# Infinite lines of charge, Gauss' Law

1. Jun 26, 2011

### jumbalaya

1. The problem statement, all variables and given/known data
[PLAIN]http://smartphysics.com/images/content/EM/03/h3_lineF.png [Broken]
A cylinder of radius a = 6.1 cm and height h = 9.7 cm is aligned with its axis along the y-axis. An infinite line of charge is placed at x=3.05cm where λ1 = -2 μC/cm and λ2 = 6 μC/cm at x=-3.05 cm. Point P is located at x = 6.1 cm.
What is the value for Ex(P), the x-component of the electric field at point P?

2. Relevant equations
$\int E\cdot dA = Q_{enc}/\epsilon_o$

3. The attempt at a solution
I have calculated the Qenc which I think should just be λ1 + λ2 = 4E-4 C/m, and the radius of my gaussian surface is just .0305 m. So I try E = [(λ1 + λ2)/ (2pi(8.85E-12)(.0305)] and that didn't work. I also tried to take each charge separately and calculate it based on their individual radius' if you were to take the gaussian surface looking at just λ1 and then λ2 but this isn't working for me either. I'm confused because I thought that you just have to calculate the Qenclosed, and both charges are enclosed in the cylinder and you just have to calculate the gaussian surface with respect to the radius that you want your point to be enclosed in. A little insight and help would be much appreciated! Thanks.
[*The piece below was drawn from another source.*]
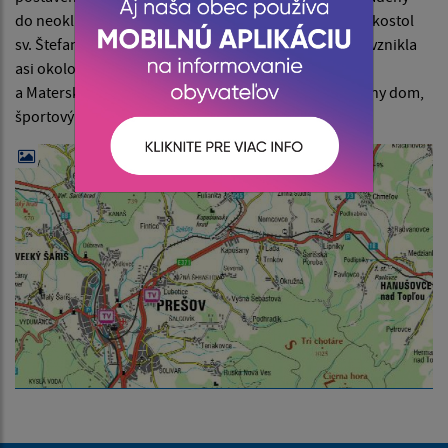
do neoklasicizmu. Druhým kostolom v Záhradnom je kostol
sv. Štefana, prvomučeníka. Prvá škola na území obce vznikla
asi okolo roku 1850. Dnes tu funguje Základná škola
a Materská škola. Obec je splynofikovaná, je tu kultúrny dom,
športový areál, pošta, knižnica.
Last edited by a moderator: May 5, 2017
2. Jun 26, 2011

### Staff: Mentor

The problem in applying Gauss's law is that there is not enough symmetry to allow you to calculate the field. Instead, apply superposition. Calculate the field from each line of charge separately and add them up. (You can use Gauss's law to calculate the field from a single line of charge.)

3. Jun 26, 2011

### jumbalaya

So I tried taking a gaussian surface for the first charge with a radius of (3.05+6.01)/2 = 4.575cm. Then I tried taking a gaussian surface for the second charge with a radius of 3.05 cm. However this is still not working for me... I'm not exactly sure what I'm still doing wrong

(λ1) / 2pi(8.85E-12)(((a/2))+a)/2) = (-2E-4) / 2pi(8.85E-12)(.04575) = -78616871.65

and

(λ2) / 2pi(8.85E-12)(a/2) = (6E-4) / 2pi(8.85E-12)(.0305) = 353775922.4

-78616871.65 + 353775922.4 = 275159050.8

4. Jun 26, 2011

### Staff: Mentor

I don't understand how you are calculating this radius. What's the distance between λ1 and point P? Find the coordinates of each and subtract.
OK.

It seems that λ1 and λ2 are reversed in your diagram and your problem description. Which one is closer to point P?

5. Jun 26, 2011

### jumbalaya

Oh sorry, I was calculating the radius wrong. Thanks!